→ Page images and extracted text:
================================

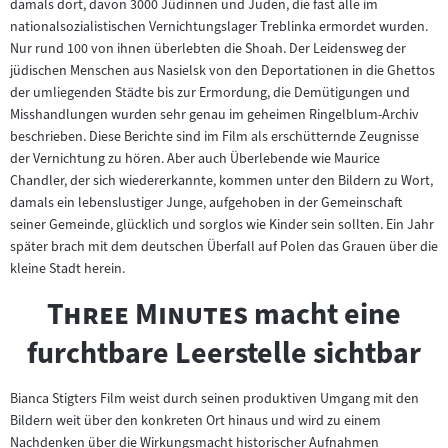
damals dort, davon 3000 Jüdinnen und Juden, die fast alle im
nationalsozialistischen Vernichtungslager Treblinka ermordet wurden.
Nur rund 100 von ihnen überlebten die Shoah. Der Leidensweg der
jüdischen Menschen aus Nasielsk von den Deportationen in die Ghettos
der umliegenden Städte bis zur Ermordung, die Demütigungen und
Misshandlungen wurden sehr genau im geheimen Ringelblum-Archiv
beschrieben. Diese Berichte sind im Film als erschütternde Zeugnisse
der Vernichtung zu hören. Aber auch Überlebende wie Maurice
Chandler, der sich wiedererkannte, kommen unter den Bildern zu Wort,
damals ein lebenslustiger Junge, aufgehoben in der Gemeinschaft
seiner Gemeinde, glücklich und sorglos wie Kinder sein sollten. Ein Jahr
später brach mit dem deutschen Überfall auf Polen das Grauen über die
kleine Stadt herein.
"
"
Three Minutes
macht eine
furchtbare Leerstelle sichtbar
Bianca Stigters Film weist durch seinen produktiven Umgang mit den
Bildern weit über den konkreten Ort hinaus und wird zu einem
Nachdenken über die Wirkungsmacht historischer Aufnahmen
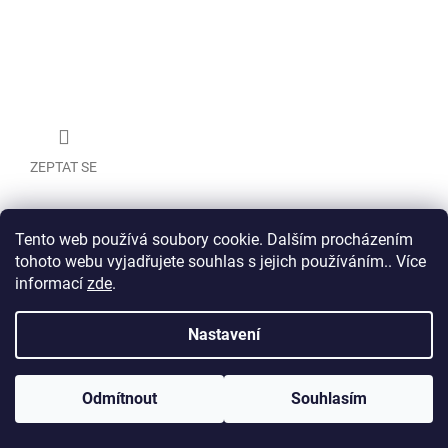
ZEPTAT SE
Tento web používá soubory cookie. Dalším procházením
Z
tohoto webu vyjadřujete souhlas s jejich používáním.. Více
á
informací
zde
.
Vytvořil Shoptet
p
a
t
Nastavení
Copyright 2026
Veritas
. Všechna práva vyhrazena.
í
Odmítnout
Souhlasím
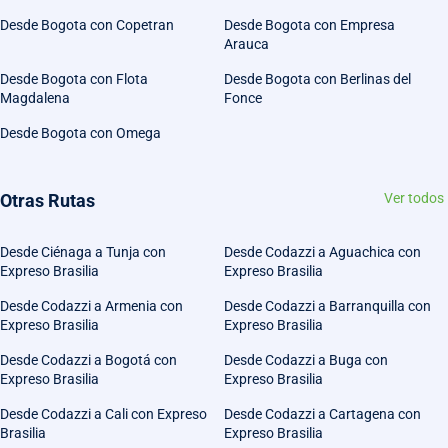
Desde Bogota con Copetran
Desde Bogota con Empresa
Arauca
Desde Bogota con Flota
Desde Bogota con Berlinas del
Magdalena
Fonce
Desde Bogota con Omega
Otras Rutas
Ver todos
Desde Ciénaga a Tunja con
Desde Codazzi a Aguachica con
Expreso Brasilia
Expreso Brasilia
Desde Codazzi a Armenia con
Desde Codazzi a Barranquilla con
Expreso Brasilia
Expreso Brasilia
Desde Codazzi a Bogotá con
Desde Codazzi a Buga con
Expreso Brasilia
Expreso Brasilia
Desde Codazzi a Cali con Expreso
Desde Codazzi a Cartagena con
Brasilia
Expreso Brasilia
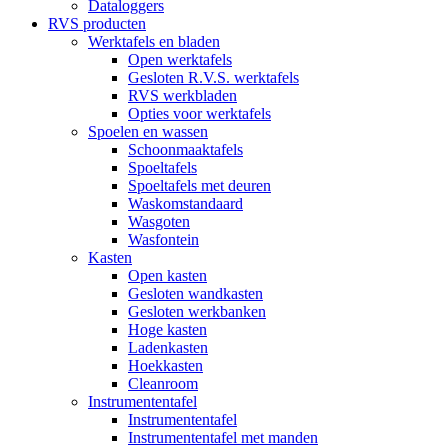
Dataloggers
RVS producten
Werktafels en bladen
Open werktafels
Gesloten R.V.S. werktafels
RVS werkbladen
Opties voor werktafels
Spoelen en wassen
Schoonmaaktafels
Spoeltafels
Spoeltafels met deuren
Waskomstandaard
Wasgoten
Wasfontein
Kasten
Open kasten
Gesloten wandkasten
Gesloten werkbanken
Hoge kasten
Ladenkasten
Hoekkasten
Cleanroom
Instrumententafel
Instrumententafel
Instrumententafel met manden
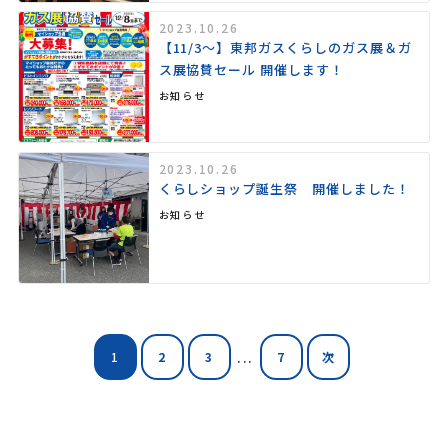
2023.10.26
【11/3～】東邦ガスくらしのガス展＆ガ
ス展協賛セール 開催します！
お知らせ
2023.10.26
くらしショップ誕生祭 開催しました！
お知らせ
...
1
2
3
7
次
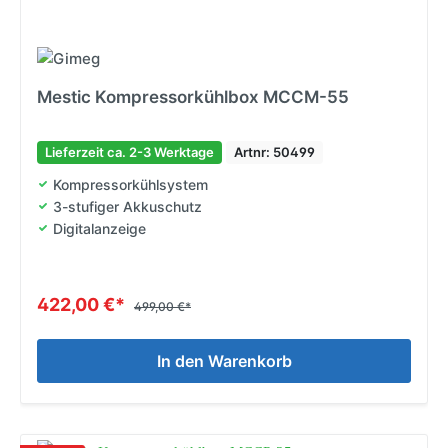
Mestic Kompressorkühlbox MCCM-55
Lieferzeit ca. 2-3 Werktage
Artnr: 50499
Kompressorkühlsystem
3-stufiger Akkuschutz
Digitalanzeige
422,00 €*
499,00 €*
In den Warenkorb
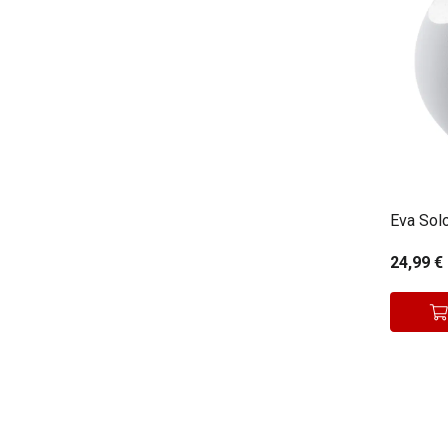
Eva Sol
24,99 €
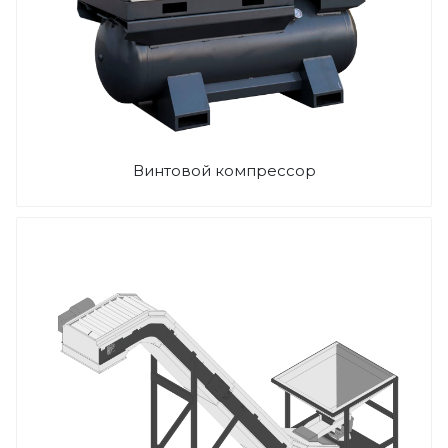
Винтовой компрессор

================================

→ Task requirements: Before duplicating the entries above, strip out the pictures and keep the rest exact.

→ Output:
damals dort, davon 3000 Jüdinnen und Juden, die fast alle im
nationalsozialistischen Vernichtungslager Treblinka ermordet wurden.
Nur rund 100 von ihnen überlebten die Shoah. Der Leidensweg der
jüdischen Menschen aus Nasielsk von den Deportationen in die Ghettos
der umliegenden Städte bis zur Ermordung, die Demütigungen und
Misshandlungen wurden sehr genau im geheimen Ringelblum-Archiv
beschrieben. Diese Berichte sind im Film als erschütternde Zeugnisse
der Vernichtung zu hören. Aber auch Überlebende wie Maurice
Chandler, der sich wiedererkannte, kommen unter den Bildern zu Wort,
damals ein lebenslustiger Junge, aufgehoben in der Gemeinschaft
seiner Gemeinde, glücklich und sorglos wie Kinder sein sollten. Ein Jahr
später brach mit dem deutschen Überfall auf Polen das Grauen über die
kleine Stadt herein.
"
"
Three Minutes
macht eine
furchtbare Leerstelle sichtbar
Bianca Stigters Film weist durch seinen produktiven Umgang mit den
Bildern weit über den konkreten Ort hinaus und wird zu einem
Nachdenken über die Wirkungsmacht historischer Aufnahmen
ZEPTAT SE
Tento web používá soubory cookie. Dalším procházením
Z
tohoto webu vyjadřujete souhlas s jejich používáním.. Více
á
informací
zde
.
Vytvořil Shoptet
p
a
t
Nastavení
Copyright 2026
Veritas
. Všechna práva vyhrazena.
í
Odmítnout
Souhlasím
Desde Bogota con Copetran
Desde Bogota con Empresa
Arauca
Desde Bogota con Flota
Desde Bogota con Berlinas del
Magdalena
Fonce
Desde Bogota con Omega
Otras Rutas
Ver todos
Desde Ciénaga a Tunja con
Desde Codazzi a Aguachica con
Expreso Brasilia
Expreso Brasilia
Desde Codazzi a Armenia con
Desde Codazzi a Barranquilla con
Expreso Brasilia
Expreso Brasilia
Desde Codazzi a Bogotá con
Desde Codazzi a Buga con
Expreso Brasilia
Expreso Brasilia
Desde Codazzi a Cali con Expreso
Desde Codazzi a Cartagena con
Brasilia
Expreso Brasilia
Dataloggers
RVS producten
Werktafels en bladen
Open werktafels
Gesloten R.V.S. werktafels
RVS werkbladen
Opties voor werktafels
Spoelen en wassen
Schoonmaaktafels
Spoeltafels
Spoeltafels met deuren
Waskomstandaard
Wasgoten
Wasfontein
Kasten
Open kasten
Gesloten wandkasten
Gesloten werkbanken
Hoge kasten
Ladenkasten
Hoekkasten
Cleanroom
Instrumententafel
Instrumententafel
Instrumententafel met manden
2023.10.26
【11/3～】東邦ガスくらしのガス展＆ガ
ス展協賛セール 開催します！
お知らせ
2023.10.26
くらしショップ誕生祭 開催しました！
お知らせ
...
1
2
3
7
次
Mestic Kompressorkühlbox MCCM-55
Lieferzeit ca. 2-3 Werktage
Artnr: 50499
Kompressorkühlsystem
3-stufiger Akkuschutz
Digitalanzeige
422,00 €*
499,00 €*
In den Warenkorb
Eva Sol
24,99 €
Винтовой компрессор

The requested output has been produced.